Aircraft carrier rushed to the hurricane-battered Keys: "Hope everyone survived"



FLORIDA KEYS — Authorities sent an aircraft carrier and other Navy ships to the Florida Keys to help with search-and-rescue operations Monday as a flyover of the hurricane-battered islands yielded what the governor said were scenes of devastation.

"My heart goes out to the people in the Keys," Gov. Rick Scott said. He added: "I just hope everyone survived."

He said boats were cast ashore, water, sewer and power were knocked out, and "I don't think I saw one trailer park where almost everything wasn't overturned."

The scale of the damage inflicted by Irma began to come into focus as the hurricane weakened to a tropical storm and finally pushed out of Florida, but not before dealing a parting shot by triggering severe flooding around Jacksonville in the state's northeastern corner.

Around midday, Irma spread misery into Georgia and South Carolina as it moved inland with winds at 60 mph.

During its rainy, windy run up the full 400-mile length of Florida, Irma swamped homes, uprooted trees, flooded streets, snapped miles of power lines and toppled construction cranes.

"How are we going to survive from here?" asked Gwen Bush, who waded through thigh-deep floodwaters outside her central Florida home to reach National Guard rescuers and get a ride to a shelter. "What's going to happen now? I just don't know."

More than 6.5 million homes and businesses statewide remained without power, and 180,000 people huddled in shelters. Officials warned it could take weeks for electricity to be restored to everyone.

One death in Florida, that of a man killed in an auto accident in the Keys during the storm, was blamed on Irma. At least 36 people were left dead in the storm's wake across the Caribbean.

Irma was at one point the most powerful hurricane ever recorded in the open Atlantic, with winds up to 185 mph (298 kph). By Monday afternoon, its winds were down to 60 mph (97 kph).

The hurricane's wrath in the Sunshine State extended the full length of the state and reached from the west coast to the east.

The Keys felt Irma's full fury when it came ashore as a Category 4 storm with 130 mph (209 kph) winds.

Emergency managers there declared "the Keys are not open for business" and warned that there was no fuel, electricity, running water or cell service and that supplies were low and anxiety high.

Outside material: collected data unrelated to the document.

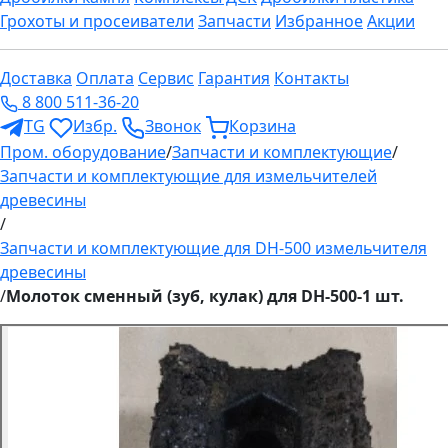
Грохоты и просеиватели
Запчасти
Избранное
Акции
Доставка
Оплата
Сервис
Гарантия
Контакты
8 800 511-36-20
TG
Избр.
Звонок
Корзина
Пром. оборудование
/
Запчасти и комплектующие
/
Запчасти и комплектующие для измельчителей
древесины
/
Запчасти и комплектующие для DH-500 измельчителя
древесины
/
Молоток сменный (зуб, кулак) для DH-500-1 шт.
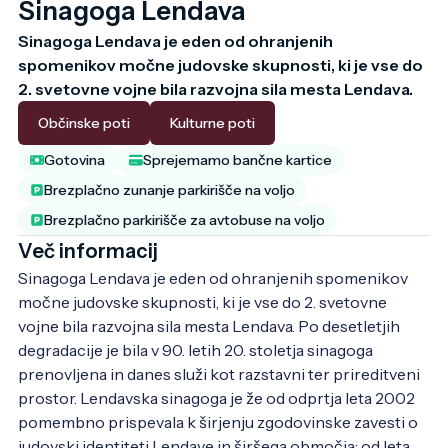
Sinagoga Lendava
Sinagoga Lendava je eden od ohranjenih 
spomenikov močne judovske skupnosti, ki je vse do 
Občinske poti
Kulturne poti
Gotovina
Sprejemamo bančne kartice
Brezplačno zunanje parkirišče na voljo
Brezplačno parkirišče za avtobuse na voljo
Več informacij
Sinagoga Lendava je eden od ohranjenih spomenikov 
močne judovske skupnosti, ki je vse do 2. svetovne 
vojne bila razvojna sila mesta Lendava. Po desetletjih 
degradacije je bila v 90. letih 20. stoletja sinagoga 
prenovljena in danes služi kot razstavni ter prireditveni 
prostor. Lendavska sinagoga je že od odprtja leta 2002 
pomembno prispevala k širjenju zgodovinske zavesti o 
judovski identiteti Lendave in širšega območja; od leta 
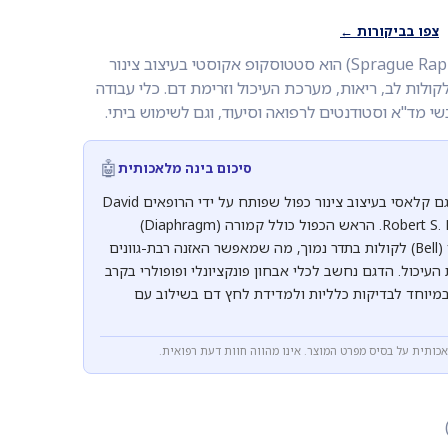
צפו בביקורות ←
סטטוסקופ רפפורט (Sprague Rapport) הוא סטטוסקופ אקוסטי בעיצוב צינור
קולות לב, ריאות, מערכת העיכול וזרימת דם. כלי עבודה
שי מד"א וסטודנטים לרפואה וסיעוד, וגם לשימוש ביתי.
🤖
סיכום בינה מלאכותית
סטטוסקופ רפפורט הוא דגם קלאסי בעיצוב צינור כפול שפותח על ידי הרופאים David
L. Sprague ו-Robert S. Rappaport. הראש הכפול כולל קמורה (Diaphragm)
לקולות בתדר גבוה ופעמון (Bell) לקולות בתדר נמוך, מה שמאפשר האזנה רבת-גוונים
העיכול. הדגם נחשב לכלי אבחון פונקציונלי ופופולרי בקרב
במיוחד לבדיקות כלליות ולמדידת לחץ דם בשילוב עם
אכותית על בסיס מפרט המוצר. אינו מהווה חוות דעת רפואית.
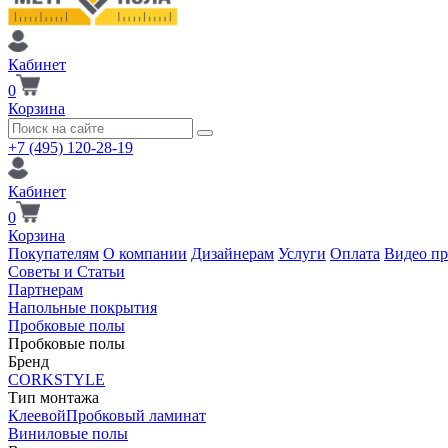
Кабинет
0
Корзина
+7 (495) 120-28-19
Кабинет
0
Корзина
Покупателям
О компании
Дизайнерам
Услуги
Оплата
Видео п
Советы и Статьи
Партнерам
Напольные покрытия
Пробковые полы
Пробковые полы
Бренд
CORKSTYLE
Тип монтажа
Клеевой
Пробковый ламинат
Виниловые полы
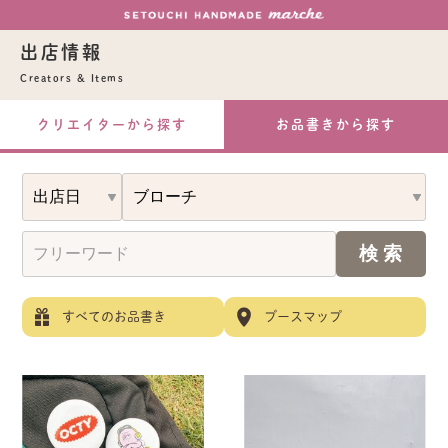
出店情報
Creators & Items
クリエイターから探す
お品書きから探す
すべてのお品書き
ブースマップ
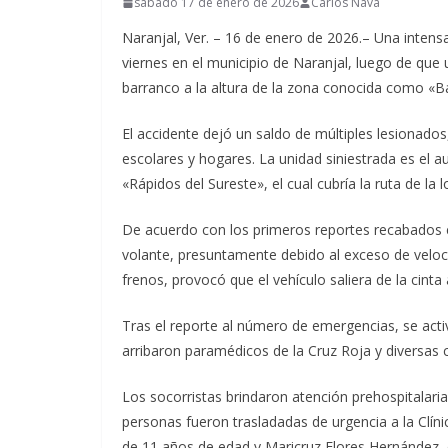
sábado 17 de enero de 2026
Carlos Nava
Naranjal, Ver. – 16 de enero de 2026.– Una intens
viernes en el municipio de Naranjal, luego de que
barranco a la altura de la zona conocida como «B
El accidente dejó un saldo de múltiples lesionados
escolares y hogares. La unidad siniestrada es el
«Rápidos del Sureste», el cual cubría la ruta de la 
De acuerdo con los primeros reportes recabados en 
volante, presuntamente debido al exceso de veloc
frenos, provocó que el vehículo saliera de la cinta 
Tras el reporte al número de emergencias, se activ
arribaron paramédicos de la Cruz Roja y diversas c
Los socorristas brindaron atención prehospitalaria
personas fueron trasladadas de urgencia a la Clín
de 11 años de edad y Maricruz Flores Hernández, 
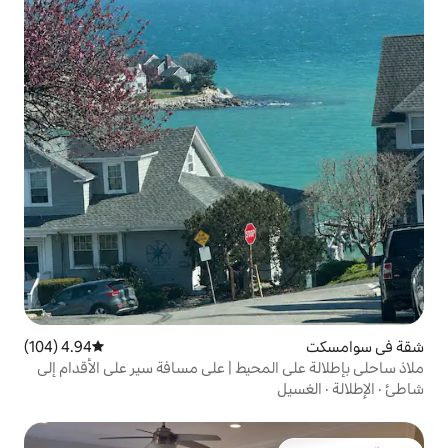
4.94 (104)
متوسط التقييم 4.94 من 5، 104 مراجعات
لمحيط | على مسافة سير على الأقدام إلى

"HELP IS ON THE WAY," they promised on Facebook.

In the Jacksonville area, close to the Georgia line, storm surge brought some of the worst flooding ever seen there, with at least 46 people pulled from swamped homes.

The Jacksonville Sheriff's Office warned residents along the St. Johns River to "Get out NOW."

"If you need to get out, put a white flag in front of your house. A t-shirt, anything white," the office said on its Facebook page. "Search and rescue teams are ready to deploy."

As Irma began moving into Georgia, a tornado spun off by the storm was reported on the coast, and firefighters inland had to rescue several people after trees fell on their homes.

A tropical storm warning was issued for the first time ever in Atlanta, and school was canceled in communities around the state. More than 100,000 customers were without power in Georgia and over 80,000 in South Carolina.

Over the next two days, Irma is expected to push to the northwest, into Alabama, Mississippi and Tennessee.

People in the heavily populated Tampa-St. Petersburg area were braced for its first direct hit from a major hurricane since 1921. But by the time it struck in the middle of the night Monday, its winds were down to 100 mph (161 kph) or less, and the damage was nowhere near as bad as expected.

In Redington Shores west of Tampa, Carl Roberts spent a sleepless night riding out Irma in his 17th-floor beachfront condo. After losing power late Sunday, he made it through the worst of the storm shaken but unhurt.

"The hurricane winds lashed the shutters violently, throughout the night," he wrote in a text message, "making sleep impossible."

As morning broke, he couldn't open the electric shutters to see outside.

More than 120 homes were being evacuated early Monday in just outside Orlando as floodwaters started to pour in. Firefighters and National Guardsmen went door-to-door and used boats to ferry families to safety.

A few miles away, a huge sinkhole opened at the edge of an apartment building, swallowing air conditioning units and bushes. Firefighters evacuated more than two dozen tenants in the pounding rain and wind.